It is worthwhile at this stage to comment on the probability required in the estimation of an extreme load in a component. The value is optional, but should be within 90% to 99.9%. It is important to notice that the reliability of wheel suspension and its components should be >99.9% during customer usage. A danger in statistical analysis is that insufficient data are available causing wide scatter and a low confidence in the distribution function. Care was taken throughout the analysis to estimate the accuracy of each distribution function and the AD statistic and corresponding p-value are given for each distribution (see later).
The test program was implemented using a chassis based LCV with front independent suspension and a rigid rear axle. The major components and aggregates of the vehicle were instrumented and response data collected on a customer-correlated proving ground. Multiple response measurements using three different drivers were made to investigate the scatter of the damage and the other statistical properties of the recorded data on the proving ground tracks.
In line with industry practice, an accelerated durability simulation test was developed using a damage based editing procedure on one pre-selected test schedule. The vehicle responses in this accelerated test schedule, which had been reduced to 33% of the time in the original schedule, were used as the targets to derive the excitation time series for the 4-post simulator [2]. The simulation test derived by this methodology was implemented on the same vehicle that was used to record the data. The excitation signals (the actuator drives derived from the targets) were repeated a requisite number of times to simulate the laboratory test equivalent of 12,800km on the proving ground or 160,000km of customer service. Although 86% of the incidents that occurred on this vehicle in the laboratory test correlated well with known incidents on similar vehicles on proving ground tests, there was concern regarding the incidents that were observed on the proving ground and not in the laboratory test and vice versa. In addition, there was concern regarding the relative timing of similar incidents on the proving ground and laboratory tests.
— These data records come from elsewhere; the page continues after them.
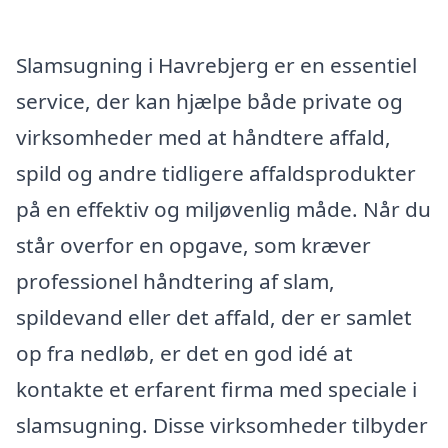
Slamsugning i Havrebjerg er en essentiel
service, der kan hjælpe både private og
virksomheder med at håndtere affald,
spild og andre tidligere affaldsprodukter
på en effektiv og miljøvenlig måde. Når du
står overfor en opgave, som kræver
professionel håndtering af slam,
spildevand eller det affald, der er samlet
op fra nedløb, er det en god idé at
kontakte et erfarent firma med speciale i
slamsugning. Disse virksomheder tilbyder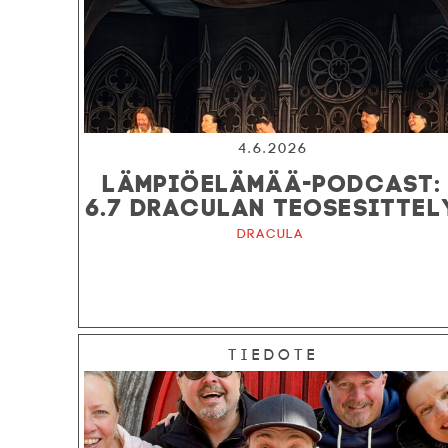
4.6.2026
LÄMPIÖELÄMÄÄ-PODCAST:
6.7 DRACULAN TEOSESITTEL
Dracula
Tiedote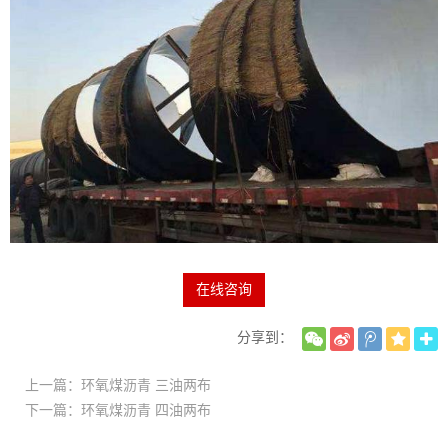
在线咨询
分享到：
上一篇：环氧煤沥青 三油两布
下一篇：环氧煤沥青 四油两布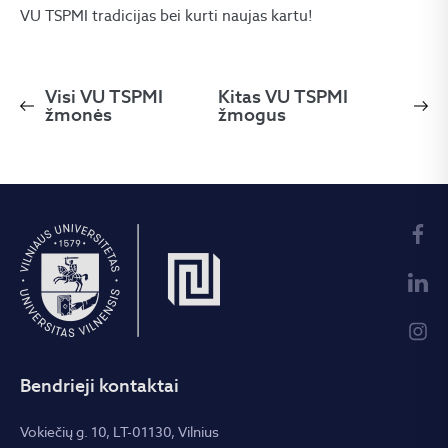
VU TSPMI tradicijas bei kurti naujas kartu!
Visi VU TSPMI
Kitas VU TSPMI
žmonės
žmogus
Bendrieji kontaktai
Vokiečių g. 10, LT-01130, Vilnius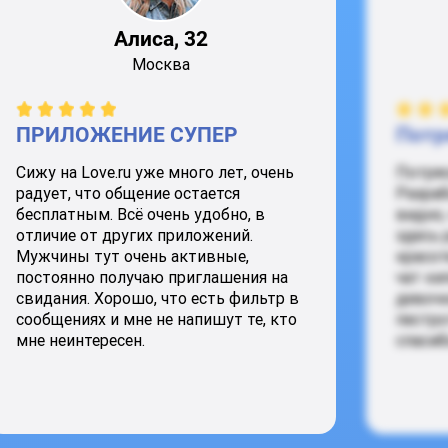
Алиса, 32
Москва
ПРИЛОЖЕНИЕ СУПЕР
Потр
Сижу на Love.ru уже много лет, очень
Потря
радует, что общение остается
Разраб
бесплатным. Всё очень удобно, в
видно,
отличие от других приложений.
здесь 
Мужчины тут очень активные,
красот
постоянно получаю приглашения на
чат ки
свидания. Хорошо, что есть фильтр в
девочк
сообщениях и мне не напишут те, кто
пестро
мне неинтересен.
спасиб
In an attempt to resolve these issues and to better understand the properties of one such set of recorded data as a representation of the overall proving ground test the multiple data sets were analyzed.
COMPONENTS UNDER STUDY
Although 115 channels of data were collected for this study it is not practical to review all these data in this paper and five component responses (table 2) were chosen for presentation. In addition, other channels were added when necessary to augment the discussion. The results presented were typical of all the strain channels and the authors suggest that the conclusions on the statistical properties of response to rough road inputs (proving ground) are generally valid.
F A T I G U E 2 0 0 7
TABLE 2 Components under study
Component Transducer Number Description
LH front coil spring 10 Strain ~ vertical loadRH chassis frame mid location 18 Top of frame bending strain LH chassis frame mid location 45 Top of frame bending strain LH cab ‘A’ pillar 47 ‘A’ pillar axial/bending strain Anti-roll bar 27 Torsion in bar
In each case the strain was measured close to a critical location or located to measure a specific load. Each component response was initially verified as being sensitive to vertical input. This was necessary to ensure that the response on the 4-post rig would adequately simulate the component response. The correlation was obtained by calculating the joint probability distribution (JPDF) between each component response and the wheel-to-body (WTB) displacement transducer closest to the component (figure 1)3. Perfect correlation is indicated by all points lying on the diagonal as exhibited by the front coil spring (figure 1a); that is large excursions in the vertical displacement cause large strain excursions in the component. This condition is not a prerequisite for the subsequent statistical analysis in this paper, but only for the accuracy of the component response in the laboratory test on a vertical input simulator. Additionally, the implication of this correlation is that if we were to increase the amplitude of the WTB displacement we would increase the strain in the component pro-rata, but always subject to any non-linearity in dynamic response. Obviously not all transducer locations exhibit this characteristic and the JPDF of the lateral force in a ball joint is shown in figure 1f for comparison. In this case large excursions in the vertical displacement cause small strains in the ball joint as expected.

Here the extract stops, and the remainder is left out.